Please note that last paragraph. Does anyone believe prices for 2021 only increased 3.9 percent?

Real GDP means inflation-adjusted, and the BEA says inflation was only 3.9 percent.

Inventory Adjustments

Change in Private Inventories (CIPI) added a whopping 4.9 percentage points to real GDP in the fourth quarter. Since inventories net to zero over time, the true bottom-line estimate of real GDP was 2.0 percent.

For the third quarter, CIPI added 2.20 percentage points to real GDP.

Thus, of the reported 2.3 percent GDP gain for the third quarter, nearly the entire rise was an inventory adjustment.

I commented on this inventory build in advance.

For details, please see 4th-Quarter GDP Will Be Extremely Distorted Due to Monstrous Inventory Build.

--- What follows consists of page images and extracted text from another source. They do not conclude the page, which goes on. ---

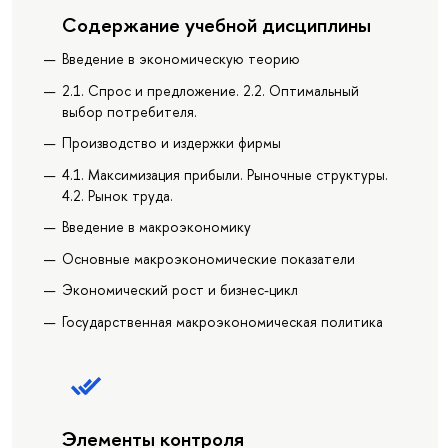
Содержание учебной дисциплины
Введение в экономическую теорию
2.1. Спрос и предложение. 2.2. Оптимальный
выбор потребителя.
Производство и издержки фирмы
4.1. Максимизация прибыли. Рыночные структуры.
4.2. Рынок труда.
Введение в макроэкономику
Основные макроэкономические показатели
Экономический рост и бизнес-цикл
Государственная макроэкономическая политика
Элементы контроля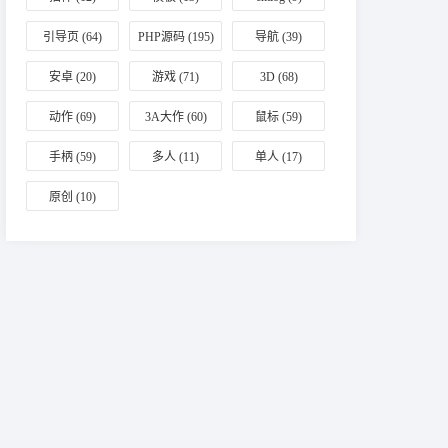
引导页
(64)
PHP源码
(195)
导航
(39)
安卓
(20)
游戏
(71)
3D
(68)
动作
(69)
3A大作
(60)
鼠标
(59)
手柄
(59)
多人
(11)
单人
(17)
原创
(10)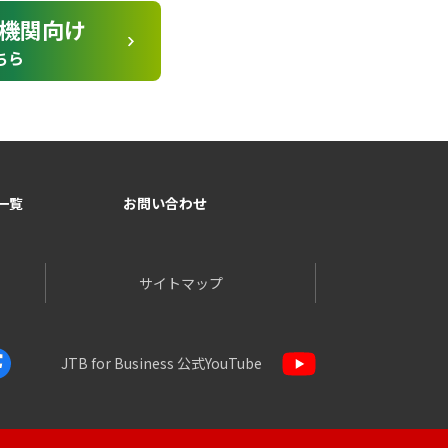
機関向け
ちら
一覧
お問い合わせ
サイトマップ
JTB for Business
公式YouTube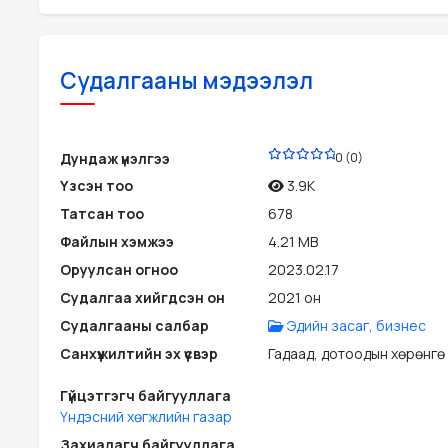
Судалгааны мэдээлэл
PDF
Дундаж үнэлгээ
0 (0)
Үзсэн тоо
3.9K
Татсан тоо
678
Файлын хэмжээ
4.21 MB
Оруулсан огноо
2023.02.17
Судалгаа хийгдсэн он
2021 он
Судалгааны салбар
Эдийн засаг, бизнес
Санхүүжилтийн эх үүсвэр
Гадаад, дотоодын хөрөнгө
Гүйцэтгэгч байгууллага
Үндэсний хөгжлийн газар
Захиалагч байгууллага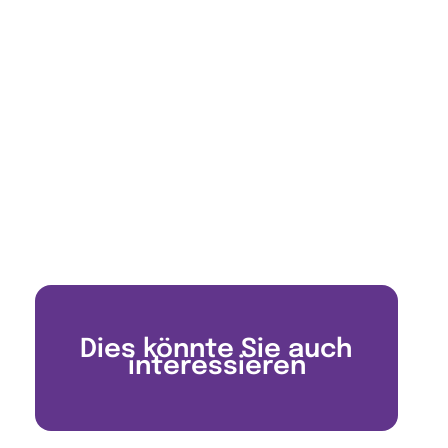
Dies könnte Sie auch
interessieren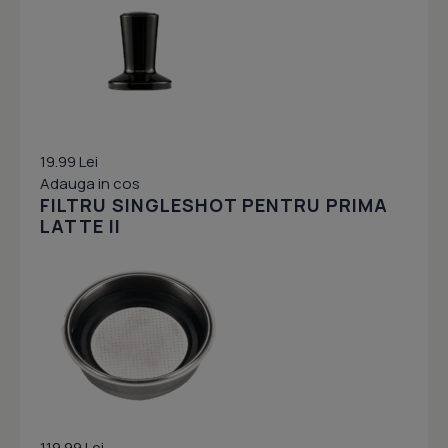
19.99 Lei
Adauga in cos
FILTRU SINGLESHOT PENTRU PRIMA
LATTE II
119.99 Lei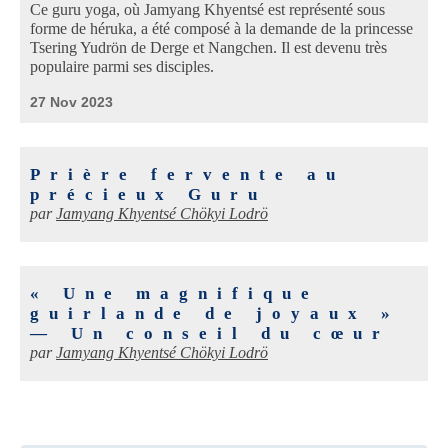
Ce guru yoga, où Jamyang Khyentsé est représenté sous
forme de héruka, a été composé à la demande de la princesse
Tsering Yudrön de Derge et Nangchen. Il est devenu très
populaire parmi ses disciples.
27 Nov 2023
Prière fervente au
précieux Guru
par
Jamyang Khyentsé Chökyi Lodrö
« Une magnifique
guirlande de joyaux »
— Un conseil du cœur
par
Jamyang Khyentsé Chökyi Lodrö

Warning! Ignore the headline 4th-quarter GDP number and look at the fine print.

Consumer Metrics Assessment

Rick Davis at the Consumer Metrics Institute pinged me with his thoughts on 4th-quarter GDP.

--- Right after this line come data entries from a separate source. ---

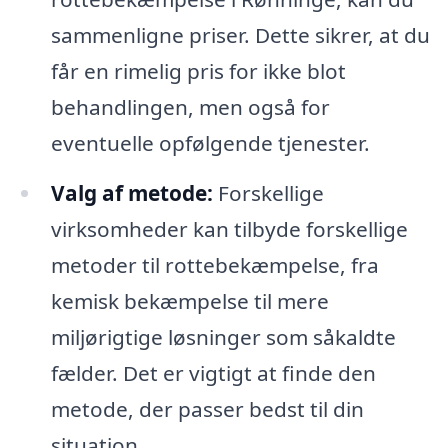
sammenligne priser. Dette sikrer, at du
får en rimelig pris for ikke blot
behandlingen, men også for
eventuelle opfølgende tjenester.
Valg af metode:
Forskellige
virksomheder kan tilbyde forskellige
metoder til rottebekæmpelse, fra
kemisk bekæmpelse til mere
miljørigtige løsninger som såkaldte
fælder. Det er vigtigt at finde den
metode, der passer bedst til din
situation.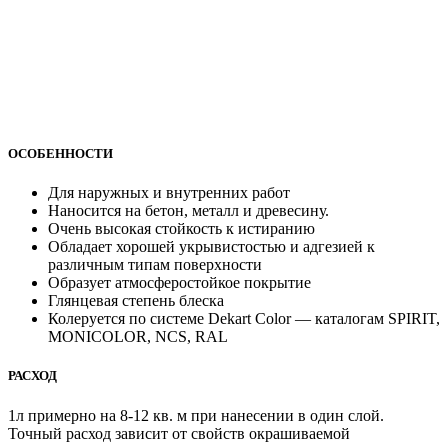
ОСОБЕННОСТИ
Для наружных и внутренних работ
Наносится на бетон, металл и древесину.
Очень высокая стойкость к истиранию
Обладает хорошей укрывистостью и адгезией к
различным типам поверхности
Образует атмосферостойкое покрытие
Глянцевая степень блеска
Колеруется по системе Dekart Color — каталогам SPIRIT,
MONICOLOR, NCS, RAL
РАСХОД
1л примерно на 8-12 кв. м при нанесении в один слой.
Точный расход зависит от свойств окрашиваемой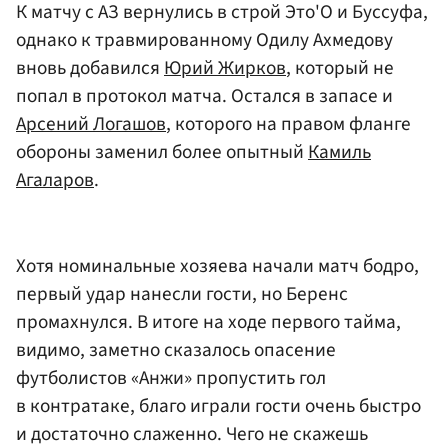
К матчу с АЗ вернулись в строй Это'О и Буссуфа,
однако к травмированному Одилу Ахмедову
вновь добавился
Юрий Жирков
, который не
попал в протокол матча. Остался в запасе и
Арсений Логашов
, которого на правом фланге
обороны заменил более опытный
Камиль
Агаларов
.
Хотя номинальные хозяева начали матч бодро,
первый удар нанесли гости, но Беренс
промахнулся. В итоге на ходе первого тайма,
видимо, заметно сказалось опасение
футболистов «Анжи» пропустить гол
в контратаке, благо играли гости очень быстро
и достаточно слаженно. Чего не скажешь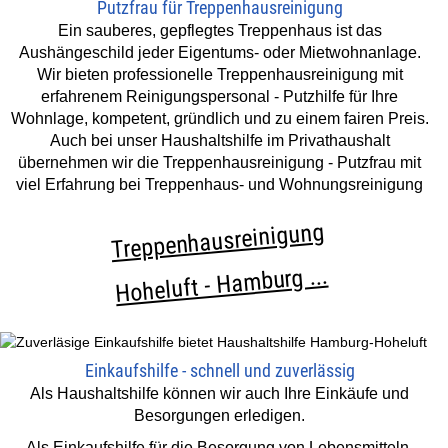
Putzfrau für Treppenhausreinigung
Ein sauberes, gepflegtes Treppenhaus ist das
Aushängeschild jeder Eigentums- oder Mietwohnanlage.
Wir bieten professionelle Treppenhausreinigung mit
erfahrenem Reinigungspersonal - Putzhilfe für Ihre
Wohnlage, kompetent, gründlich und zu einem fairen Preis.
Auch bei unser Haushaltshilfe im Privathaushalt
übernehmen wir die Treppenhausreinigung - Putzfrau mit
viel Erfahrung bei Treppenhaus- und Wohnungsreinigung
Treppenhausreinigung
Hoheluft - Hamburg ...
Einkaufshilfe - schnell und zuverlässig
Als Haushaltshilfe können wir auch Ihre Einkäufe und
Besorgungen erledigen.
Als Einkaufshilfe für die Besorgung von Lebensmitteln,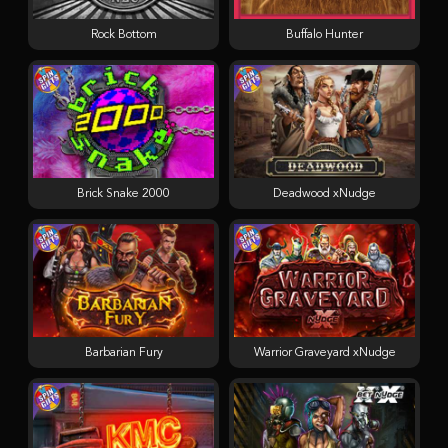
Rock Bottom
Buffalo Hunter
Brick Snake 2000
Deadwood xNudge
Barbarian Fury
Warrior Graveyard xNudge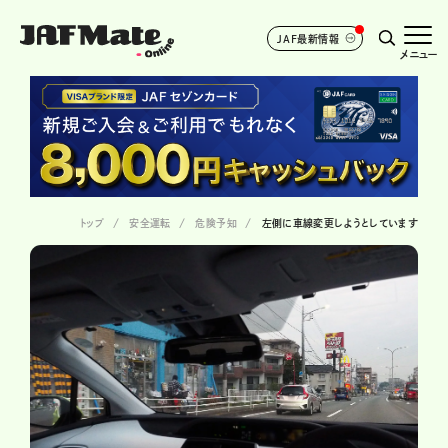
JAF最新情報
メニュー
トップ
安全運転
危険予知
左側に車線変更しようとしています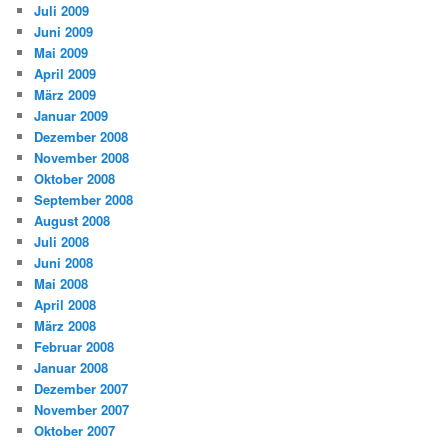
Juli 2009
Juni 2009
Mai 2009
April 2009
März 2009
Januar 2009
Dezember 2008
November 2008
Oktober 2008
September 2008
August 2008
Juli 2008
Juni 2008
Mai 2008
April 2008
März 2008
Februar 2008
Januar 2008
Dezember 2007
November 2007
Oktober 2007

  • Over 70 percent of the headline number, 4.90 percentage points came from growing inventories, while arguably another 25 percent came from underestimated inflation.
  • The growth rate for consumer spending on goods was a meager 0.13 percent, and spending on consumer services was reported to be a modest 2.12 percent, down 1.45 percentage points from the prior quarter.
  • Real per-capita annualized disposable income was reported to have decreased by $740 quarter to quarter.
  • The annualized household savings rate was 7.4 percent, down 2.1 percentage points from the prior quarter.
  • In the 54 quarters since 2008-Q2, the cumulative annualized growth rate for real per capita disposable income has been 1.35 percent.
  • Every now and then the BEA’s headline number wildly misrepresents the state of the economy. This is one of those times. Politicians will gladly cite the headline as proof of a healthy and growing economy. The truth is far murkier.

Retail Sales Unexpectedly Flop in December, Down 1.9 Percent

On January 14, I noted Retail Sales Unexpectedly Flop in December, Down 1.9 Percent.

Holiday shopping was a big flop in 2021, even nonstore retailers were down a whopping 8.7 percent.

Unexpected Flop

The Bloomberg Econoday consensus was for December retail sales to be flat from November, in a range of -0.6 percent to +0.7 percent.

Economists missed the mark by a mile as the Census Data shows sales fell 1.9 percent.

Adding insult to injury, the Census Department revised November to the downside.

Businesses are stocking up but consumers are failing to show up and inflation is raging. Gee, what can possibly go wrong with this scenario?

This seemingly great-looking GDP report was actually quite weak.

If retail sales in 2022 do not match the two consecutive quarter inventory build, we will see very low or perhaps even negative numbers in the coming GDP reports.


Views expressed in this article are the opinions of the author and do not necessarily reflect the views of The Epoch Times.